Kanuna göre, işverenlerin engelli işçileri meslek, beden ve ruhi durumlarına uygun işlerde çalıştırmakla yükümlü olmaları nedeniyle;
İşverenlere 4857 sayılı İş Kanununun 101 inci maddesine istinaden çalıştırmadığı her engelli ve çalıştırmadığı her ay için Çalışma ve İş Kurumu İl Müdürlüğünce idari para cezası (2023 yılı için 13.190 TL) uygulanmaktadır.
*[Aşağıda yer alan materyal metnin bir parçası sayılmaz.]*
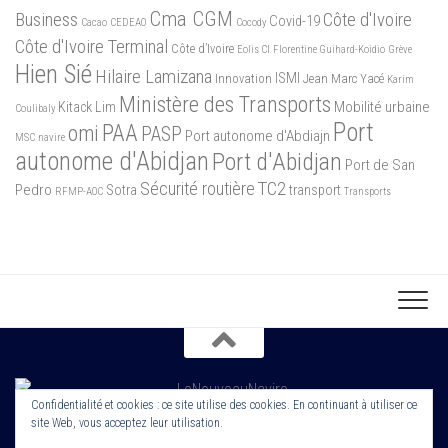
Cma CGM
Business
Côte d'Ivoire
Covid-19
Cacao
CEDEAO
Cocody
Côte d'Ivoire Terminal
Côte d’Ivoire
Eolis CI
Florentine Guihard-Koidio
Grève
Hien Sié
Hilaire Lamizana
ISMI
Innovation
Jean Marc Yacé
Karim
Ministère des Transports
Mobilité urbaine
Kitack Lim
Coulibaly
Port
PAA
omi
PASP
Port autonome d'Abdiajn
MSC
navire
autonome d'Abidjan
Port d'Abidjan
Port de San
Sécurité routière
TC2
Pedro
Sotra
transport
RFMP-AOC
Transports
Confidentialité et cookies : ce site utilise des cookies. En continuant à utiliser ce
site Web, vous acceptez leur utilisation.
Copyright 2022. Le Nouveau Navire. Tout droit Réservé. Edité par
Yükümlülüklerini yerine getirmeyen kamu kuruluşlarına da söz konusu para cezası uygulanmamaktadır.
Özel sektör işverenlerinin çalıştırdıkları her bir engelli için asgari ücret üzerinden hesaplanan sosyal güvenlik primi işveren paylarının tamamı Hazinece karşılanmaktadır.
Ayrıca, engelli işçi çalıştırmadığı için işverenlerden tahsil edilen ceza paraları; engellilerin kendi işini kurmaları, engellinin iş bulmasını sağlayacak destek teknolojileri, engellinin işe yerleştirilmesi, işe ve işyerine uyumunun sağlanması gibi projelerde kullanılmaktadır.
Bunun dışında, İŞKUR’a kayıt olarak iş arayan engellilere, iş ve meslek danışmalığı hizmetleri verilerek ya mesleki niteliklerini artırmak için kurs veya işbaşı eğitim programlarına yönlendirilmekte ya da durumlarına uygun işlere yerleştirilmeye çalışılmaktadır. Ayrıca, engellilerin kendi işlerini kurmaları da teşvik edilmektedir.